Clinical safety rating: caution

Comprehensive clinical and safety monograph for MIVACRON IN DEXTROSE 5% IN PLASTIC CONTAINER (MIVACRON IN DEXTROSE 5% IN PLASTIC CONTAINER).

How it works

Competitive antagonist at nicotinic acetylcholine receptors at the neuromuscular junction, preventing acetylcholine-mediated depolarization and muscle contraction.

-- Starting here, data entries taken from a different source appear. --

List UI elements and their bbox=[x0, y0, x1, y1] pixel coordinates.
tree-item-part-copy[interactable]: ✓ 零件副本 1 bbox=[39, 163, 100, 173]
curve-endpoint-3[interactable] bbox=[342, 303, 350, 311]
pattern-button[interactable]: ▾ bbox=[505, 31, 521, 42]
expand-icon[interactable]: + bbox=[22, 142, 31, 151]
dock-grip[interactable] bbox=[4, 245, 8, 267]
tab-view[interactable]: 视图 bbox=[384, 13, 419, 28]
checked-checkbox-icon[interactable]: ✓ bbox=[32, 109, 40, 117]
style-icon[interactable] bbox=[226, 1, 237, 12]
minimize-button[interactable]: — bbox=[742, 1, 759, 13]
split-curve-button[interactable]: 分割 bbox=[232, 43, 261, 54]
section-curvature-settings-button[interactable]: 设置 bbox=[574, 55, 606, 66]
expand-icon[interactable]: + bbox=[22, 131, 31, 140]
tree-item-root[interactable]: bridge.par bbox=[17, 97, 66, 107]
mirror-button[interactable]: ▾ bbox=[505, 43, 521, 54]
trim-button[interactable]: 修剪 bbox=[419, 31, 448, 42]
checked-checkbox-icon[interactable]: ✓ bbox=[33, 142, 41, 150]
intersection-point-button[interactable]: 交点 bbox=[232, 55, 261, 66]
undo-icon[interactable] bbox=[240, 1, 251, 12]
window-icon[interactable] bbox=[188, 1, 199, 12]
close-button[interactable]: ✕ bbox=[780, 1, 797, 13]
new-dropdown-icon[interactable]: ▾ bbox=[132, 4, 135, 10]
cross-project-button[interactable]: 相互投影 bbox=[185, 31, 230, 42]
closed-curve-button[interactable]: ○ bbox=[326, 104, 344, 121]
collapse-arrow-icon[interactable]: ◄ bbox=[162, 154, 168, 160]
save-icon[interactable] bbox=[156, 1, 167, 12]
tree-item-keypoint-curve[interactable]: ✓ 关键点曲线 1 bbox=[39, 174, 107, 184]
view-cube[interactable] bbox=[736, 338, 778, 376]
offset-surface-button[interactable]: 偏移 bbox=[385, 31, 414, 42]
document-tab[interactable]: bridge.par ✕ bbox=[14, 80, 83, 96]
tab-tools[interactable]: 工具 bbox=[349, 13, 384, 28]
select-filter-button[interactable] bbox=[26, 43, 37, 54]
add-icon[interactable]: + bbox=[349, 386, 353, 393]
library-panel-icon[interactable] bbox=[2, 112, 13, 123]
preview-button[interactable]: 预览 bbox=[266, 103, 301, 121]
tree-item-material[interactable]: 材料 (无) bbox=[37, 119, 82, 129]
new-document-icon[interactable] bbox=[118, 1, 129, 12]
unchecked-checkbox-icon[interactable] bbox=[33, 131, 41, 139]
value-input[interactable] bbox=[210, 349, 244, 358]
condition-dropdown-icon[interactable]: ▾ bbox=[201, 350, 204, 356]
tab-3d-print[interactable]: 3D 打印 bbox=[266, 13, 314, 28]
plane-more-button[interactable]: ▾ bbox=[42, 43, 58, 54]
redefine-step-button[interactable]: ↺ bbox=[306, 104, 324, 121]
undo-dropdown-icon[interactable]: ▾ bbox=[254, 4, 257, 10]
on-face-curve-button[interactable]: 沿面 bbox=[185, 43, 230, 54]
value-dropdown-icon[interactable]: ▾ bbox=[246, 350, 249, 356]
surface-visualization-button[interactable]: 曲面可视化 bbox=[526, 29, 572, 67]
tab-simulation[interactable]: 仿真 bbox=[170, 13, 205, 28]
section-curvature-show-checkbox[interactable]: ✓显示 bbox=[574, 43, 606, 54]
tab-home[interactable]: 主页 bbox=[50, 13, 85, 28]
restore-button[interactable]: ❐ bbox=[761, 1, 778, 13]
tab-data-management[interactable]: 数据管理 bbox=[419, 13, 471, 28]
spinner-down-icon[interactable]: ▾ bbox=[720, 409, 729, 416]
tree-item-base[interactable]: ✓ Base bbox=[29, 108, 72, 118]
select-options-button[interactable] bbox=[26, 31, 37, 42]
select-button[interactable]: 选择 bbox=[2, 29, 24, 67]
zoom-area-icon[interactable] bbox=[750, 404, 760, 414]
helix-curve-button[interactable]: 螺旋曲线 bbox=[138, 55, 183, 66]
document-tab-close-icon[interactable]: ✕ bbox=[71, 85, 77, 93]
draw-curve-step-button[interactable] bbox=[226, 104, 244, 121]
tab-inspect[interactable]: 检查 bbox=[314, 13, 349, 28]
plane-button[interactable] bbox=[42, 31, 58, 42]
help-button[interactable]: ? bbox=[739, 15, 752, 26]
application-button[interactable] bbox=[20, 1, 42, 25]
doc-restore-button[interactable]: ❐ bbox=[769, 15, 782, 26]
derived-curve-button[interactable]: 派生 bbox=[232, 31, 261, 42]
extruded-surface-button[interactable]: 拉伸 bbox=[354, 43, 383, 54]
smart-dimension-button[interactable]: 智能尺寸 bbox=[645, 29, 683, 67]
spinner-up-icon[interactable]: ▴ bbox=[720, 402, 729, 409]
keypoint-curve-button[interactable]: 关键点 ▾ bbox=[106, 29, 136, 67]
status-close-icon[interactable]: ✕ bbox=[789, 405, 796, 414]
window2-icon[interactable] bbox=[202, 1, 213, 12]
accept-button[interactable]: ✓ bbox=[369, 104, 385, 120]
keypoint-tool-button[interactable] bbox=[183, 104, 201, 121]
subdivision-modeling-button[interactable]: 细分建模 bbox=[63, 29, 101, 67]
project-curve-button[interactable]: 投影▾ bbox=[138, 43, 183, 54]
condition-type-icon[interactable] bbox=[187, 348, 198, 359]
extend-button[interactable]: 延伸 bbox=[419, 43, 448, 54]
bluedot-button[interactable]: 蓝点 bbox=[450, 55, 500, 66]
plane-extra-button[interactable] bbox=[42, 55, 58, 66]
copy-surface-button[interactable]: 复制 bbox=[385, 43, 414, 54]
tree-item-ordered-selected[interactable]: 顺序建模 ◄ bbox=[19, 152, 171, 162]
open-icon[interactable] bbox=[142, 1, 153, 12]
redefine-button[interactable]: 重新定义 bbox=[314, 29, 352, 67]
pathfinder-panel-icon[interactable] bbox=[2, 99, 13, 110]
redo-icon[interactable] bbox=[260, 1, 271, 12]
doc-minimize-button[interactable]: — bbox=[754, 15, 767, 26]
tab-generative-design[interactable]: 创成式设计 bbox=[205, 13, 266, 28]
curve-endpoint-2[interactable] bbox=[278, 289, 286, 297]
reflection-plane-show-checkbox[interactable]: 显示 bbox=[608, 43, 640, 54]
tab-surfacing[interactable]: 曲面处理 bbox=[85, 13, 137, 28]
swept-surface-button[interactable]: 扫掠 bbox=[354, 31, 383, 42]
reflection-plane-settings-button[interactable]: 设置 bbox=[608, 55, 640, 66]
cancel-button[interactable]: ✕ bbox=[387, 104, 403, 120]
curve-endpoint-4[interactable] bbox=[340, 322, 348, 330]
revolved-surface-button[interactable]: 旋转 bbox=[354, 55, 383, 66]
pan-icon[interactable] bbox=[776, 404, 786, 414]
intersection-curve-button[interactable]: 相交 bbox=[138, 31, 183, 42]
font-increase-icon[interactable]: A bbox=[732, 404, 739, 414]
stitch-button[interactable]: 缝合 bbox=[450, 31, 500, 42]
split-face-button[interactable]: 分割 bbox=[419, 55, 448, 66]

What the body does with it

Metabolism	Hydrolyzed by plasma esterases (pseudocholinesterase); minimally metabolized by the liver.
Excretion	Renal excretion of unchanged drug and metabolites accounts for approximately 50% of the dose; biliary/fecal elimination accounts for the remainder, primarily as metabolites via the liver.
Half-life	Terminal elimination half-life is approximately 2-3 minutes (0.03-0.05 h) due to rapid hydrolysis by plasma esterases; clinical duration is short, with recovery of neuromuscular function beginning within 5-10 minutes after bolus dose.
Protein binding	Mivacronium is approximately 30-40% bound to plasma proteins, primarily albumin.
Volume of Distribution	Volume of distribution at steady state (Vdss) is approximately 0.2-0.3 L/kg, indicating distribution primarily in extracellular fluid.
Bioavailability	Mivacronium is administered intravenously; bioavailability is 100% by this route as it is a direct IV drug; oral bioavailability is negligible due to rapid hydrolysis in the gastrointestinal tract.
Onset of Action	After intravenous bolus, onset of neuromuscular blockade occurs within 1-3 minutes; for continuous infusion, effect onset is dose-dependent but similarly rapid.
Duration of Action	Duration of clinical neuromuscular blockade (time to 25% recovery of twitch height) is approximately 15-25 minutes after a single intubating dose; prolonged with higher doses or in patients with reduced esterase activity.

Classification & Brands

Dosing & administration

Dosage form	INJECTABLE
Renal impairment	In renal impairment (CrCl <30 mL/min), reduce dose by 50-75% due to prolonged duration of action. Consider monitoring with train-of-four stimulation.
Liver impairment	In severe hepatic impairment (Child-Pugh Class C), reduce dose by 50% due to altered clearance. Avoid use in cholestasis.
Pediatric use	Children 2-12 years: Initial IV bolus 0.25 mg/kg. Maintenance infusion 14 mcg/kg/min initial, then titrate. Infants 1-23 months: 0.2 mg/kg bolus and 15 mcg/kg/min infusion. Neonate: Not recommended.
Geriatric use	Elderly patients: Reduce initial bolus by 25-50% (e.g., 0.1-0.15 mg/kg) due to increased sensitivity. Infusion rates typically lower (5-7 mcg/kg/min). Cautious titration with neuromuscular monitoring.

Use during pregnancy

1st trimester	Consult provider
2nd trimester	Consult provider
3rd trimester	Consult provider

Clinical note

Comprehensive clinical and safety monograph for MIVACRON IN DEXTROSE 5% IN PLASTIC CONTAINER (MIVACRON IN DEXTROSE 5% IN PLASTIC CONTAINER).

Breastfeeding

Not known if mivacurium is excreted in human milk. M/P ratio not available. Caution advised; discontinue breastfeeding or drug based on importance of drug to mother.

Teratogenic Risk

Warnings & precautions

■ FDA Black Box Warning

Not recommended for prolonged use in ICU settings due to risk of prolonged paralysis and neuromuscular weakness; has been associated with anaphylactic reactions.

Side Effect Profile

Serious Effects

Absolute Contraindications

Known hypersensitivity to mivacurium or any component; patients with known or suspected susceptibility to malignant hyperthermia.